Overall survival data — how long people lived whether or not the cancer recurred — weren’t ready for this analysis.

But the data do show that fewer people taking Verzenio and hormonal therapy died:

  • 157 people taking Verzenio and hormonal therapy died

  • 173 people taking hormonal therapy alone died

People taking Verzenio and hormonal therapy also were less likely to develop metastatic breast cancer:

  • 125 people taking Verzenio and hormonal therapy were diagnosed with metastatic disease

  • 249 people taking hormonal therapy alone were diagnosed with metastatic disease

Metastatic breast cancer is breast cancer that has spread to parts of the body away from the breast, such as the bones or liver.

“The clinically meaningful benefit of adjuvant abemaciclib added to endocrine therapy in hormone receptor-positive, HER2-negative, node-positive, high-risk early breast cancer persists beyond completion of abemaciclib therapy, yielding an increase in absolute [invasive disease-free survival] and [distant recurrence-free survival benefit at four years,” said Stephen Johnston, MA, PhD, FRCP, professor of breast cancer medicine and head of the Breast Unit at the Royal Marsden NHS Foundation Trust in London, who presented the research. “While [overall survival] remains immature at this time, the lower number of deaths in the abemaciclib arm compared to the endocrine therapy arm suggest that a survival signal favoring abemaciclib is emerging.

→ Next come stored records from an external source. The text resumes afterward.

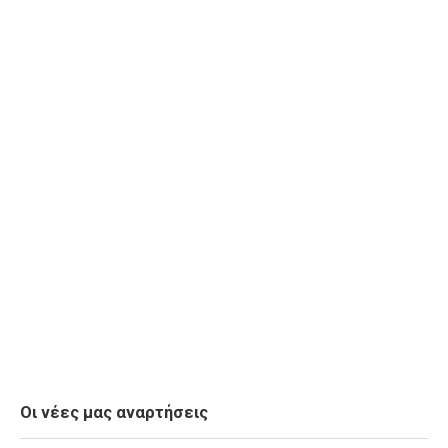
Οι νέες μας αναρτήσεις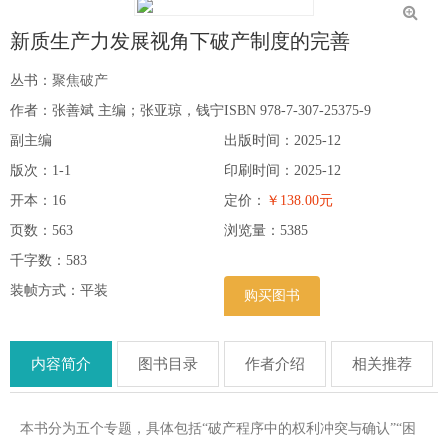
新质生产力发展视角下破产制度的完善
丛书：
聚焦破产
作者：张善斌 主编；张亚琼，钱宁
ISBN 978-7-307-25375-9
副主编
出版时间：2025-12
版次：1-1
印刷时间：2025-12
开本：16
定价：
￥138.00元
页数：563
浏览量：
5385
千字数：583
装帧方式：平装
购买图书
内容简介
图书目录
作者介绍
相关推荐
本书分为五个专题，具体包括“破产程序中的权利冲突与确认”“困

“These data further support the addition of adjuvant abemaciclib to endocrine therapy for patients with hormone receptor-positive, HER2-negative, node-positive, high-risk, early breast cancer.”

 

What this means for you

If you’ve been diagnosed with early-stage, hormone receptor-positive, HER2-negative breast cancer with a high risk of recurrence and are deciding on treatments after surgery, you may want to ask your doctor about these latest results and how they could apply to your unique situation.

If you’re already taking Verzenio and hormonal therapy, the results confirm that the benefits of Verzenio continue even if you’ve finished taking the medicine.

Learn more about Verzenio.

Editor’s Note: On March 3, 2023, the FDA changed the way doctors decide if an early-stage, hormone receptor-positive, HER2-negative, node-positive breast cancer has a high risk of recurrence to see if Verzenio can treat it. The change removed the Ki-67 score requirement. So now doctors use node status, cancer size, and cancer grade to decide if the cancer has a high risk of recurrence.